TASK DETAILS: All lines from the top of the records below through the line holding "カラー ［イリデッセンス］", and only those, should be printed exactly, minus the pictures.

= = = = =

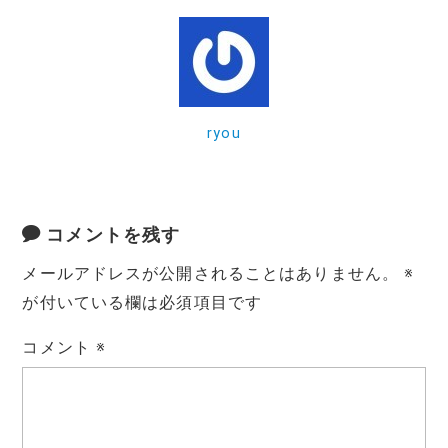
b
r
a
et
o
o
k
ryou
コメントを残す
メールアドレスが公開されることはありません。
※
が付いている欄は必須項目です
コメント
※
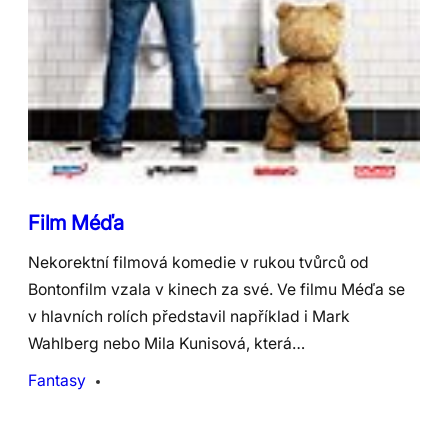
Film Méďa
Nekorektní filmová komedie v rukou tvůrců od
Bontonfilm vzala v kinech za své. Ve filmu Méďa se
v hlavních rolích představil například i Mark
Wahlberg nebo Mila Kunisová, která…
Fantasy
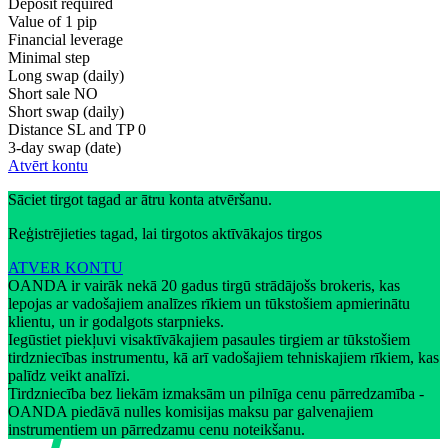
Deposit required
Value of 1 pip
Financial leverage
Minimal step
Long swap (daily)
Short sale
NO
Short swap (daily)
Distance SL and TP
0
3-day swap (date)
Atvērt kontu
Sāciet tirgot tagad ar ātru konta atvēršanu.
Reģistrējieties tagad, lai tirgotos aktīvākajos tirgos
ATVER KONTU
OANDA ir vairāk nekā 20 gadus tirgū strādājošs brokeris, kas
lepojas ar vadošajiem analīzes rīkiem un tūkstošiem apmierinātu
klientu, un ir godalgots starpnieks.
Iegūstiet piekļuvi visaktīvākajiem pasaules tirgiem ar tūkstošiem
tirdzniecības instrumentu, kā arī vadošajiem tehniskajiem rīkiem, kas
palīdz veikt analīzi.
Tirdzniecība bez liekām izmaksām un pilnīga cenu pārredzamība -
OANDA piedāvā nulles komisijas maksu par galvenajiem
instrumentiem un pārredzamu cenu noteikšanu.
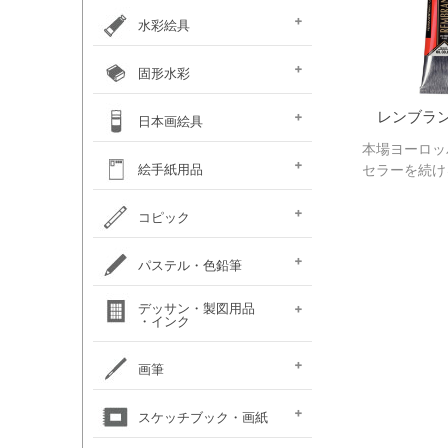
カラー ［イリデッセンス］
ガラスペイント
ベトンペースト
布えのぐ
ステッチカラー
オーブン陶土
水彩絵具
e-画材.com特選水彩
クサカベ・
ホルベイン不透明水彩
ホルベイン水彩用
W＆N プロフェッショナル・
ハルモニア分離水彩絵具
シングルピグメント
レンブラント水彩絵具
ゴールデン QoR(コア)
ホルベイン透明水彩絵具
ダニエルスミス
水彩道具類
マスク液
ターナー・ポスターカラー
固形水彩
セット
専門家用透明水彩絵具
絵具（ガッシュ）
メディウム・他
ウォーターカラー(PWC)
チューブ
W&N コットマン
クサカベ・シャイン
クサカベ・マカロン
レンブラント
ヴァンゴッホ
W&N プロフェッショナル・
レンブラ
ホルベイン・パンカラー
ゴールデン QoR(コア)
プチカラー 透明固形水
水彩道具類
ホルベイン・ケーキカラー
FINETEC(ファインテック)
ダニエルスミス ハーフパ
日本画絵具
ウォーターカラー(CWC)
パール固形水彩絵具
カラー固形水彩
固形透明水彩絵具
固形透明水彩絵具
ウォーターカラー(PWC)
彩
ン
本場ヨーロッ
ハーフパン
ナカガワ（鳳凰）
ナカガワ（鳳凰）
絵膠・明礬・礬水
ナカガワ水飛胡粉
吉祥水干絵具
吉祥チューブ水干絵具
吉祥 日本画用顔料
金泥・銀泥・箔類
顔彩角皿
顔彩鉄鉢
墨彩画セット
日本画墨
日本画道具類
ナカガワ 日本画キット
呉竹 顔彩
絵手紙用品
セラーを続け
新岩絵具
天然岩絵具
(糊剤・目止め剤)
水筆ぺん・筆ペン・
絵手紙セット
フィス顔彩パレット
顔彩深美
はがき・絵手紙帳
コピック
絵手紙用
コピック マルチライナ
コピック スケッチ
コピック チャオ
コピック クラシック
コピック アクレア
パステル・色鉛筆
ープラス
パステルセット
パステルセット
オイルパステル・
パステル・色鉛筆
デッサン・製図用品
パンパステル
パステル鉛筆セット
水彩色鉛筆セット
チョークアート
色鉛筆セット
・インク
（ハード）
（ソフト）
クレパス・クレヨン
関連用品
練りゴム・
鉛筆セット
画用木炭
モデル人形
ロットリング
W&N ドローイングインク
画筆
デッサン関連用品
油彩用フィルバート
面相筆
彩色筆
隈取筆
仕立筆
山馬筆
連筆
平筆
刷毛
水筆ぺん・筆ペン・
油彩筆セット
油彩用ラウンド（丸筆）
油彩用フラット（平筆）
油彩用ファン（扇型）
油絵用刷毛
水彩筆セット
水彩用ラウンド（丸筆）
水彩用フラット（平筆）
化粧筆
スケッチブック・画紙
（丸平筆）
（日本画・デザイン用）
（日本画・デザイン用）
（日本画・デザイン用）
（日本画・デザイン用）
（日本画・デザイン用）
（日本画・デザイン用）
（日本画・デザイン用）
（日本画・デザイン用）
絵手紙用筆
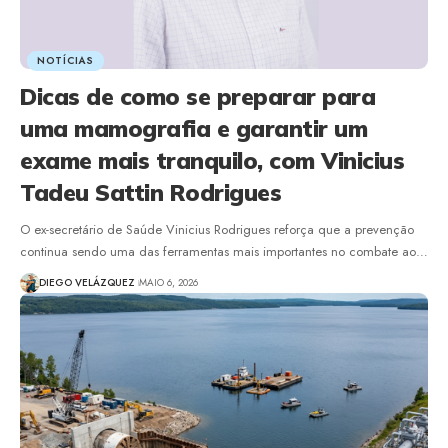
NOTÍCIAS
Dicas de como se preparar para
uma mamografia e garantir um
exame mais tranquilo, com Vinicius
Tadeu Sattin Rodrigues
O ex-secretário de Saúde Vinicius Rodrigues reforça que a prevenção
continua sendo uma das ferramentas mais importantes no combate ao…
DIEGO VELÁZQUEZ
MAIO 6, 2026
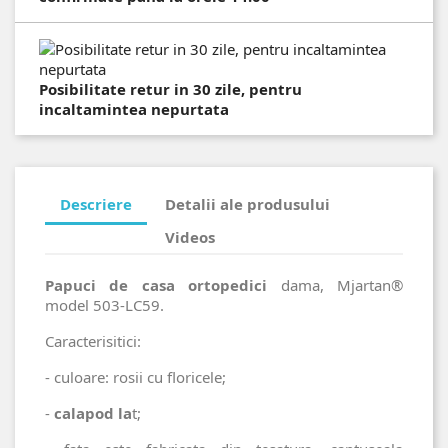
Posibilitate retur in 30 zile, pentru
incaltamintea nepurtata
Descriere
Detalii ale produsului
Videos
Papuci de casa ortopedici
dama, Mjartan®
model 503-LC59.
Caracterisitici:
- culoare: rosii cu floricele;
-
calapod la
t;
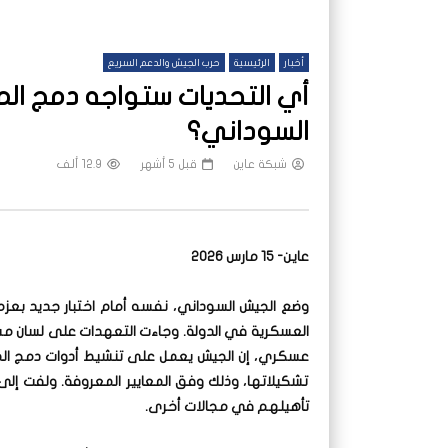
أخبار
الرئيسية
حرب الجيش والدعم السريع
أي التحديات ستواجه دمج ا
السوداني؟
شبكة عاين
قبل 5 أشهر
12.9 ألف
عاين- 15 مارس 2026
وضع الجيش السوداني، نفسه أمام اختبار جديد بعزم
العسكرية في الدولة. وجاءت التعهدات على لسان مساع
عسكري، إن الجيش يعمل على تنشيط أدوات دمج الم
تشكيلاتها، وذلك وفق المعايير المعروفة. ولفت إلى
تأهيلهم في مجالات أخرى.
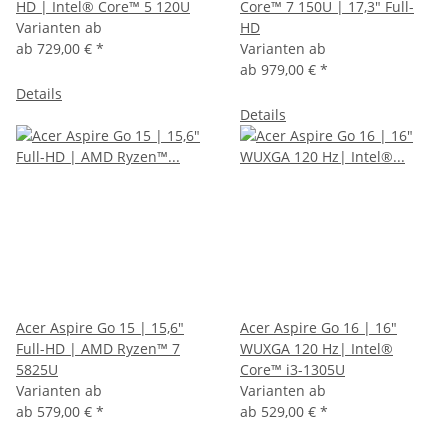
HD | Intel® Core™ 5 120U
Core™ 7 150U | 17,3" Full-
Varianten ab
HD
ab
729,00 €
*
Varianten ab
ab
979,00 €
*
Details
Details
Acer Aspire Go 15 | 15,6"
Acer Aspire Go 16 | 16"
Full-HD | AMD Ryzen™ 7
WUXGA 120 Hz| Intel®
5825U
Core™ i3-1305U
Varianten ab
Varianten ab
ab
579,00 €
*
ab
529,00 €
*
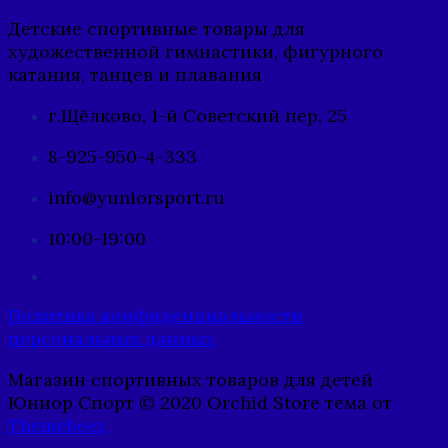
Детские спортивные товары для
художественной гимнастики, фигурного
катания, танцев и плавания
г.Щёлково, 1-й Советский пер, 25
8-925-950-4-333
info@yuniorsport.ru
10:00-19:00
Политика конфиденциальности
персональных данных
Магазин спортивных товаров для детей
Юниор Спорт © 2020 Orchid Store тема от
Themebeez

= = = = =

EXERCISE OUTPUT:
b
r
a
et
o
o
k
ryou
コメントを残す
メールアドレスが公開されることはありません。
※
が付いている欄は必須項目です
コメント
※
Film Méďa
Nekorektní filmová komedie v rukou tvůrců od
Bontonfilm vzala v kinech za své. Ve filmu Méďa se
v hlavních rolích představil například i Mark
Wahlberg nebo Mila Kunisová, která…
Fantasy
Deposit required
Value of 1 pip
Financial leverage
Minimal step
Long swap (daily)
Short sale
NO
Short swap (daily)
Distance SL and TP
0
3-day swap (date)
Atvērt kontu
Sāciet tirgot tagad ar ātru konta atvēršanu.
Reģistrējieties tagad, lai tirgotos aktīvākajos tirgos
ATVER KONTU
OANDA ir vairāk nekā 20 gadus tirgū strādājošs brokeris, kas
lepojas ar vadošajiem analīzes rīkiem un tūkstošiem apmierinātu
klientu, un ir godalgots starpnieks.
Iegūstiet piekļuvi visaktīvākajiem pasaules tirgiem ar tūkstošiem
tirdzniecības instrumentu, kā arī vadošajiem tehniskajiem rīkiem, kas
palīdz veikt analīzi.
Tirdzniecība bez liekām izmaksām un pilnīga cenu pārredzamība -
OANDA piedāvā nulles komisijas maksu par galvenajiem
instrumentiem un pārredzamu cenu noteikšanu.
カラー ［イリデッセンス］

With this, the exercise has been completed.